Trattandosi di stabilire un’eventuale responsabilità nel decesso di un paziente, materia quindi oltremodo delicata, è chiaro che i tempi per giungere a una conclusione siano più lunghi. La famiglia Di Martino accusa il Sant’Antonio Abate di omicidio colposo dovuto a omessa vigilanza: da giorni Catello - che già era in cura al Cps - chiedeva una visita urgente in pronto soccorso, ma la priorità era sempre di qualcun altro, il suo momento non arrivava mai. E lui, psicologicamente labile, fremeva, era irrequieto, andava e veniva.

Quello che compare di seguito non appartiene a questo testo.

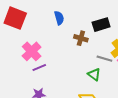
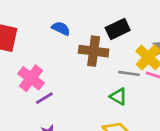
blue semicircle: (59, 18) -> (61, 28), turned -40
brown cross: (81, 38) -> (94, 51), size x1.5

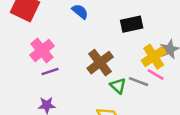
brown cross: (94, 51) -> (100, 63), moved, turned 32
gray line: (129, 73) -> (139, 82), moved

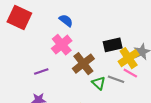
black rectangle: (132, 24) -> (113, 45), moved
pink cross: (42, 51) -> (62, 45), moved

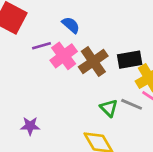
brown cross: (83, 64) -> (93, 61), moved
purple line: (41, 72) -> (42, 46), moved

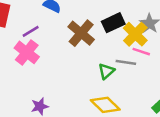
pink cross: (64, 56) -> (27, 52), moved
green triangle: (109, 108) -> (106, 71), turned 48

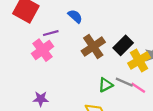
black rectangle: (113, 23) -> (123, 45), turned -36
pink line: (141, 52) -> (138, 88), moved

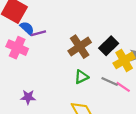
blue semicircle: (75, 16) -> (27, 28), moved
pink cross: (42, 50) -> (17, 48), moved, turned -30
green triangle: (106, 85) -> (81, 77), moved

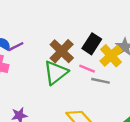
green triangle: (81, 77) -> (56, 73), moved, size x1.6
pink line: (123, 87) -> (87, 69), moved

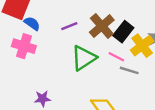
purple line: (16, 47) -> (69, 26), moved
brown cross: (62, 51) -> (102, 26), moved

Nel primo pomeriggio di quel giorno i suoi famigliari chiesero spiegazioni al personale di turno ma proprio mentre lamentavano l’estenuante attesa, Catello sparì dalla sala d’aspetto. Qualche minuto più tardi lo trovarono sul piazzale: salito al quinto piano del Sant’Antonio Abate, aprì una porta antipanico e si lanciò nel vuoto. I fratelli e la madre vennero travolti da un impeto di dolore rabbioso non scevro da conseguenze. «È colpa vostra» iniziarono a urlare, Michele spaccò un telefono nell’ufficio del medico e prese a calci la porta del triage, determinato a raggiungere i dipendenti. Nel frattempo era arrivata la squadra volante. Giovanni scagliò una piantana e una carrozzina contro la vetrata dell’accettazione, spaccando tra l’altro la pedivella della carrozzina stessa. «Io vi ammazzo tutti, avete ucciso mio figlio», gridava Cira distruggendo il monitor di un computer. Intanto Giovanni scaraventava le panche in ferro e distruggeva tutto ciò che gli capitava a tiro minacciando «prendo una mitragliatrice e vi faccio tutti fuori, ve la faccio pagare a voi e ai vostri figli, vi stacco le teste. Qualcuno deve pagare, vado in galera per una causa giusta e mi porto la testa di questi bastardi». I poliziotti presero un sacco di botte, un’infermiera incassò uno schiaffo. Fino alle 19.30 le ambulanze in arrivo vennero dirottate altrove.